If you’ve been in the public school system in the UK for a while, transferring to a private school can have both advantages and disadvantages. For example, the teaching is generally considered to be of a far higher quality, because that is what you are paying for, but that may mean that you may struggle for a while until you catch up. Nevertheless, there is no reason why transferring from a public to a private school should not be a positive experience.
Visit the school as much as possible
You should have the opportunity to visit the new school when you are interviewed. However, make sure that you have the chance to have a good look around the school in your own time, so that you know where everything is and get a feel for the place. Having the opportunity to talk to current students is even better. If you aren’t offered the time to meet other students, ask if something can be set up. Alternatively, ask around the neighbourhood and see if you can track down friends of friends whom you can approach. Knowing what to expect from the private school system will stand you in good stead.
Find out about courses in advance
You may find that the new curriculum is a little different from your former school’s curriculum and that the students are further ahead, or have been studying different things.
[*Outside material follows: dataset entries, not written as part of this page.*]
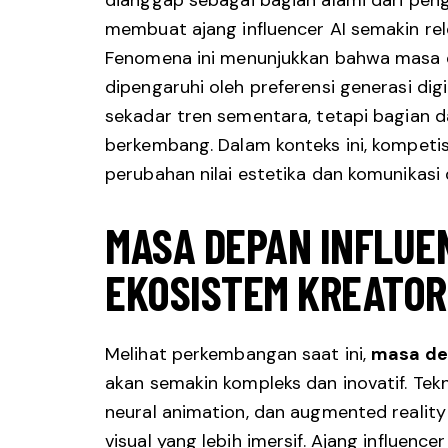
membuat ajang influencer AI semakin re
Fenomena ini menunjukkan bahwa masa de
dipengaruhi oleh preferensi generasi digit
sekadar tren sementara, tetapi bagian da
berkembang. Dalam konteks ini, kompetisi
perubahan nilai estetika dan komunikas
MASA DEPAN INFLUE
EKOSISTEM KREATOR
Melihat perkembangan saat ini,
masa dep
akan semakin kompleks dan inovatif. Tekn
neural animation, dan augmented reali
visual yang lebih imersif. Ajang influenc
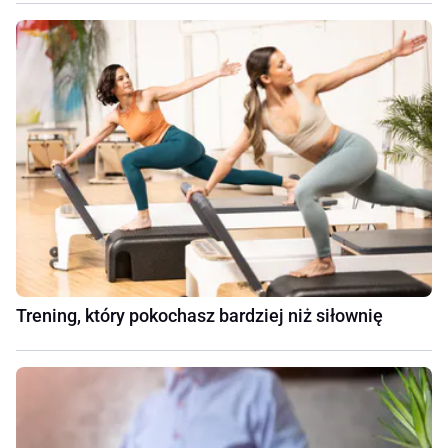
Trening, który pokochasz bardziej niż siłownię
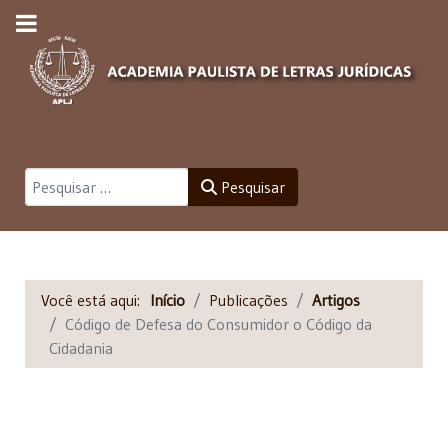
Pesquisar
Pesquisar
Você está aqui:
Início
Publicações
Artigos
Código de Defesa do Consumidor o Código da
Cidadania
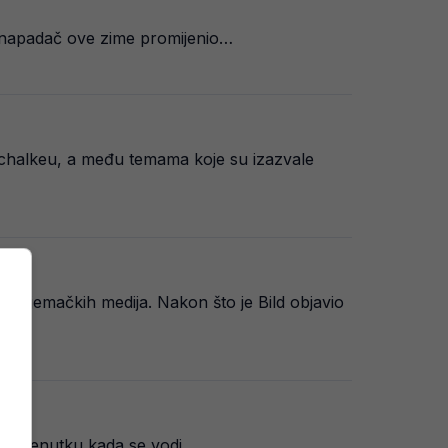
. napadač ove zime promijenio…
Schalkeu, a među temama koje su izazvale
om njemačkih medija. Nakon što je Bild objavio
. U trenutku kada se vodi…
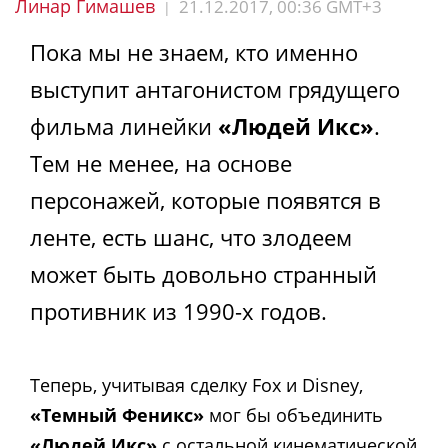
Линар Гимашев
21.12.2017, 00:36 GMT+3
|
Пока мы не знаем, кто именно
выступит антагонистом грядущего
фильма линейки
«Людей Икс»
.
Тем не менее, на основе
персонажей, которые появятся в
ленте, есть шанс, что злодеем
может быть довольно странный
противник из 1990-х годов.
Теперь, учитывая сделку Fox и Disney,
«Темный Феникс»
мог бы объединить
«Людей Икс»
с остальной кинематической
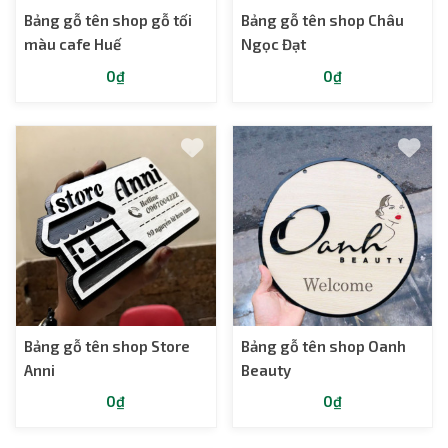
Bảng gỗ tên shop gỗ tối
Bảng gỗ tên shop Châu
màu cafe Huế
Ngọc Đạt
0₫
0₫
Bảng gỗ tên shop Store
Bảng gỗ tên shop Oanh
Anni
Beauty
0₫
0₫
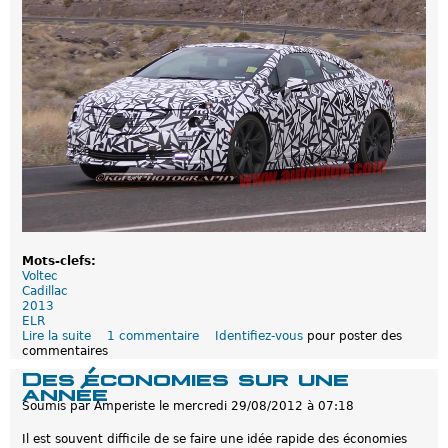
e
F
i
s
k
e
r
Mots-clefs:
Voltec
Cadillac
2013
ELR
Lire la suite
d
1 commentaire
Identifiez-vous
pour poster des
commentaires
e
D
Des économies sur une
e
année
n
Soumis par
Amperiste
le
mercredi 29/08/2012 à 07:18
o
u
Il est souvent difficile de se faire une idée rapide des économies
v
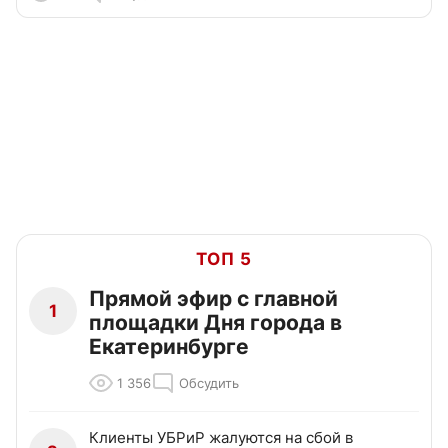
ТОП 5
Прямой эфир с главной
1
площадки Дня города в
Екатеринбурге
1 356
Обсудить
Клиенты УБРиР жалуются на сбой в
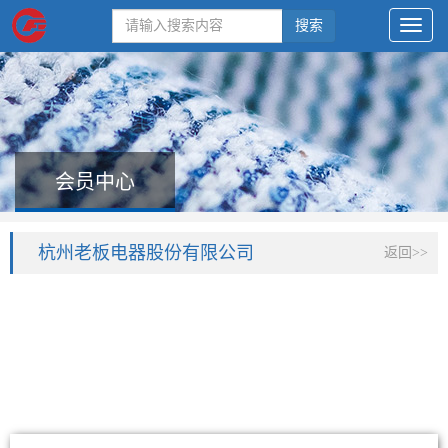
搜索
会员中心
杭州老板电器股份有限公司
返回>>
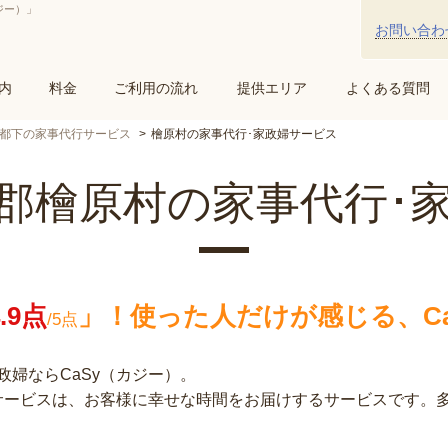
ジー）」
お問い合わ
内
料金
ご利用の流れ
提供エリア
よくある質問
都下の家事代行サービス
檜原村の家事代行･家政婦サービス
郡檜原村の家事代行･
4.9点
」！
使った人だけが感じる、Ca
/5点
婦ならCaSy（カジー）。
行サービスは、お客様に幸せな時間をお届けするサービスです。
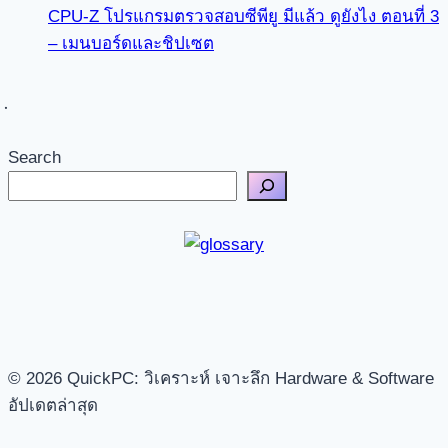
CPU-Z โปรแกรมตรวจสอบซีพียู มีแล้ว ดูยังไง ตอนที่ 3
– เมนบอร์ดและชิปเซต
Search
© 2026 QuickPC: วิเคราะห์ เจาะลึก Hardware & Software
อัปเดตล่าสุด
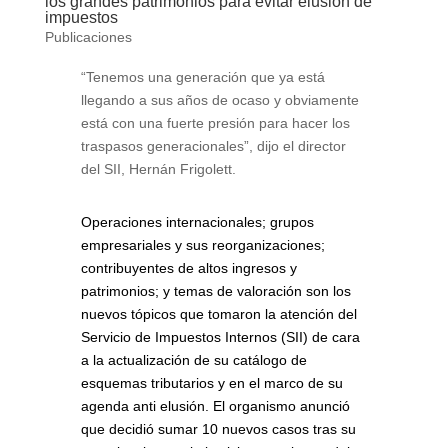
los grandes patrimonios para evitar elusión de
impuestos
Publicaciones
“Tenemos una generación que ya está
llegando a sus años de ocaso y obviamente
está con una fuerte presión para hacer los
traspasos generacionales”, dijo el director
del SII, Hernán Frigolett.
Operaciones internacionales; grupos
empresariales y sus reorganizaciones;
contribuyentes de altos ingresos y
patrimonios; y temas de valoración son los
nuevos tópicos que tomaron la atención del
Servicio de Impuestos Internos (SII) de cara
a la actualización de su catálogo de
esquemas tributarios y en el marco de su
agenda anti elusión. El organismo anunció
que decidió sumar 10 nuevos casos tras su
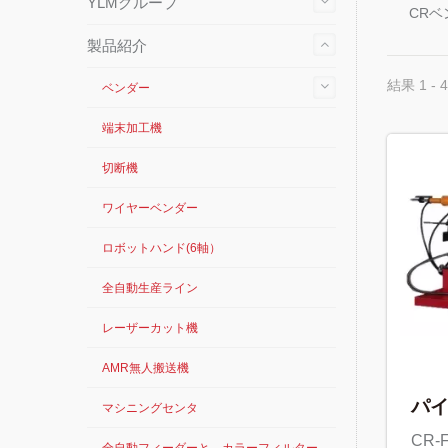
YLMグループ
CRベ
製品紹介
結果 1 - 4
ベンダー
端末加工機
切断機
ワイヤーベンダー
ロボットハンド(6軸）
全自動生産ライン
レーザーカット機
AMR無人搬送機
パ
マシニングセンタ
CR-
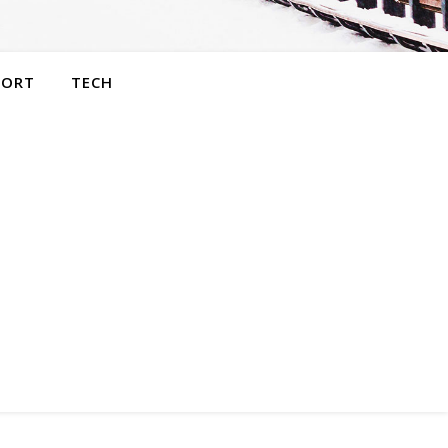
PORT
TECH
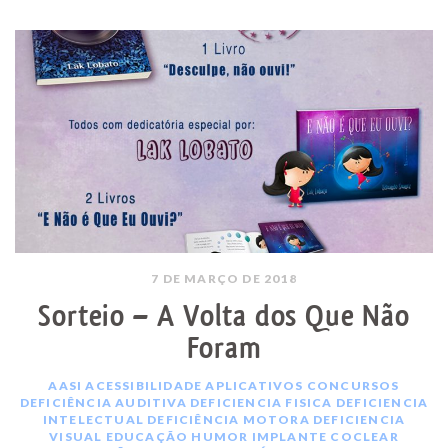
7 DE MARÇO DE 2018
Sorteio – A Volta dos Que Não
Foram
AASI
ACESSIBILIDADE
APLICATIVOS
CONCURSOS
DEFICIÊNCIA AUDITIVA
DEFICIENCIA FISICA
DEFICIENCIA
INTELECTUAL
DEFICIÊNCIA MOTORA
DEFICIENCIA
VISUAL
EDUCAÇÃO
HUMOR
IMPLANTE COCLEAR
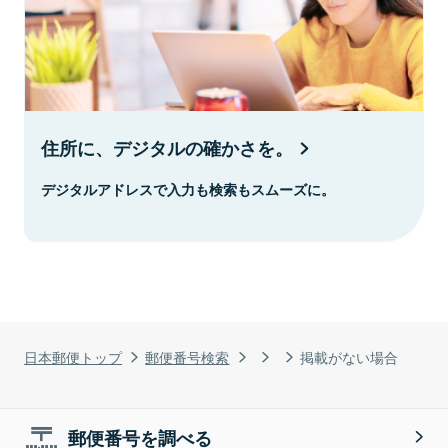
住所に、デジタルの確かさを。
デジタルアドレスで入力も検索もスムーズに。
日本郵便トップ
郵便番号検索
掲載がない場合
郵便番号を調べる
This could particularly be an issue if you are changing schools part way through the year. Find out as much as you can about each of the courses you are planning to take – if you can sit in on a class or two, then even better. Then if you are concerned about keeping up with the others, you should have time to do a bit of extra reading and prepare yourself. The more prepared you are, the less stressful your experience of your first term will be.
Be prepared for peer pressure
In the UK, students who go to private schools are sometimes considered to be, or think they are, superior to those at public school. This could mean that old friends from public school could see you in a different light and aren’t interested in staying friends. On the other hand, students from your new school may look down on you, especially if you have won a scholarship and are not from a wealthy background. This can be confused at first, but hopefully, once you have settled in, it will no longer be a problem. Try not to get into arguments and be prepared to turn the other cheek to a bit of teasing, for the sake of old and new friendships.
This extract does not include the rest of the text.